Pages

Pages

Jumat, 20 Desember 2013

AKSI TRIKORA DI SOLO DIHADANG MASSA BAYARAN

Tampak sebagian massa aksi AMP di Solo, Kamis (19/12) siang, dihadang kelompok bayaran yang melarang keras aksi Papua Merdeka. (Foto: Roy Karoba)
Solo, 19/12 (Jubi)Aksi demonstrasi yang dilakukan ratusan mahasiswa Papua di bundaran Gladak, Solo, Provinsi Jawa Tengah, Kamis (19/12) siang, dihadang massa bayaran. Meski dilarang bahkan diancam akan dibubarkan paksa, aksi bertepatan hari Trikora (Tri Komando Rakyat) itu dilanjutkan dengan orasi dan pembacaan statement.

Dalam aksi yang digalang Aliansi Mahasiswa Papua (AMP) Komite Kota Yogyakarta, massa membawa spanduk dan pamflet.

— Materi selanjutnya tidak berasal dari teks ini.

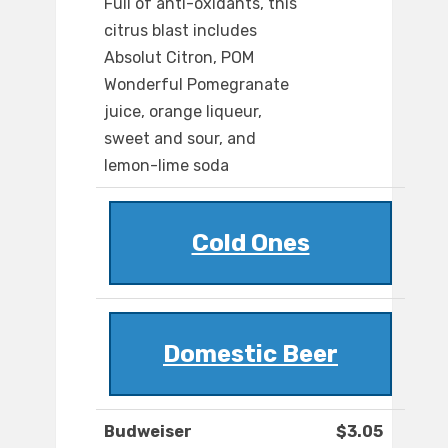
Full of anti-oxidants, this
citrus blast includes
Absolut Citron, POM
Wonderful Pomegranate
juice, orange liqueur,
sweet and sour, and
lemon-lime soda
Cold Ones
Domestic Beer
Budweiser
$3.05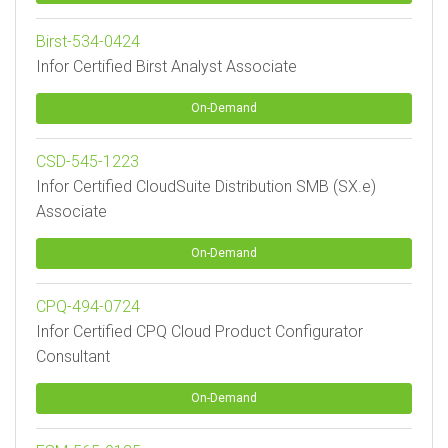
Birst-534-0424
Infor Certified Birst Analyst Associate
On-Demand
CSD-545-1223
Infor Certified CloudSuite Distribution SMB (SX.e)
Associate
On-Demand
CPQ-494-0724
Infor Certified CPQ Cloud Product Configurator
Consultant
On-Demand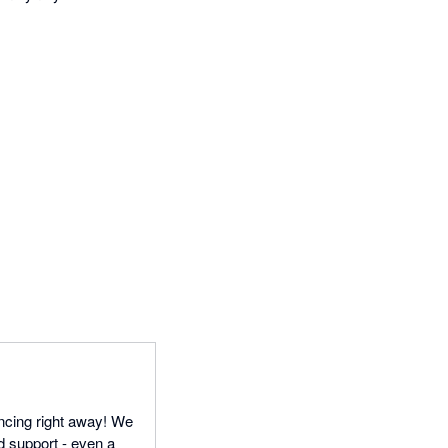
ncing right away! We
d support - even a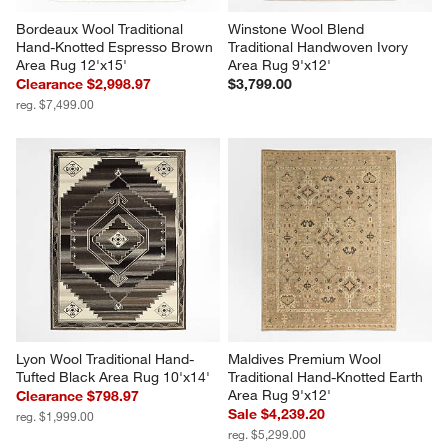
Bordeaux Wool Traditional 
Winstone Wool Blend 
Hand-Knotted Espresso Brown 
Traditional Handwoven Ivory 
Area Rug 12'x15'
Area Rug 9'x12'
Clearance $2,998.97
$3,799.00
reg. $7,499.00
Lyon Wool Traditional Hand-
Maldives Premium Wool 
Tufted Black Area Rug 10'x14'
Traditional Hand-Knotted Earth 
Area Rug 9'x12'
Clearance $798.97
Sale $4,239.20
reg. $1,999.00
reg. $5,299.00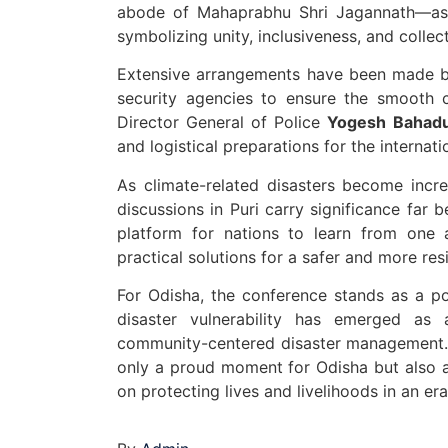
abode of Mahaprabhu Shri Jagannath—as 
symbolizing unity, inclusiveness, and collec
Extensive arrangements have been made by 
security agencies to ensure the smooth c
Director General of Police
Yogesh Bahadu
and logistical preparations for the internati
As climate-related disasters become incre
discussions in Puri carry significance far
platform for nations to learn from one 
practical solutions for a safer and more resi
For Odisha, the conference stands as a p
disaster vulnerability has emerged as 
community-centered disaster management. 
only a proud moment for Odisha but also a
on protecting lives and livelihoods in an er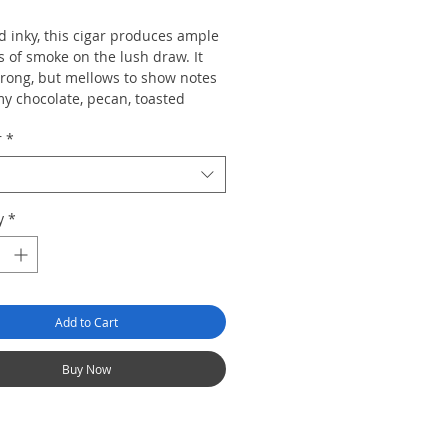
d inky, this cigar produces ample
 of smoke on the lush draw. It
strong, but mellows to show notes
my chocolate, pecan, toasted
and a dried black cherry finish.
r
*
y
*
Add to Cart
Buy Now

Wajah mereka dihiasi gambar bercorak bendera Bintang Kejora.

Upaya penghadangan dari massa tandingan yang menamakan diri Gerakan Masyarakat Peduli Rakyat Indonesia (Gempar) terjadi sekitar pukul 11.00 WIB. Saat puluhan massa AMP menuju bundaran Gladak, kelompok massa Gempar sudah siap di dekat patung Slamet Riyadi. Massa Gempar langsung menghadang dan melarang adanya aksi berbau Papua Merdeka.

Tampak anggota Kepolisian Resor Kota (Polresta) Solo berjaga-jaga dengan pentungan dan gas air mata. Mengantisipasi kemungkinan bentrokan fisik di kedua kubu, polisi juga menerjunkan anjing pelacak di lokasi aksi demonstrasi.

Wakil AMP sempat negosiasi cukup lama dengan koordinator Gempar. Namun tak berhasil. Koordinator Gempar, Nuswan tetap bersikeras. Dia bahkan menyatakan, aksi Papua Merdeka ini harus segera dibubarkan.

“Tadi kelompok bayaran hadang kami, targetnya mereka mau gagalkan demo di hari Trikora ini. Sudah negosiasi, tetapi mereka bersikeras. Kami tetap lanjut aksi dengan orasi dan bacakan pernyataan, kemudian doa sebelum bubar,” tutur Ketua AMP Yogyakarta, Jefry Wenda.

Aksi tandingan dari Gempar dinilai tak akan berpengaruh pada komitmen perjuangan bagi Papua. Bagi AMP, apapun tindakan massa bayaran tak akan pernah runtuhkan semangat juang. “Biarkan saja, mereka hanya dibayar untuk memenuhi kebutuhan keluarga. Tidak ada efek bagi kami, Papua,” ujarnya.

Aksi massa Papua yang dimulai sekira pukul 9 pagi diawali dari Jalan Slamet Riyadi itu berlangsung aman, walau akhirnya dihadang kelompok Gempar.

“Aksi kali ini kami lakukan untuk menuntut Indonesia  beri kebebasan bagi bangsa Papua menentukan masa depan yang lebih baik. Hari ini juga bertepatan 52 tahun Trikora dikumandangkan di Alun-alun Utara Yogyakarta, proses integrasi Papua ilegal dengan infasi militer dan penjajahan terhadap rakyat Papua yang belum berakhir hingga sekarang,” tutur salah satu orator.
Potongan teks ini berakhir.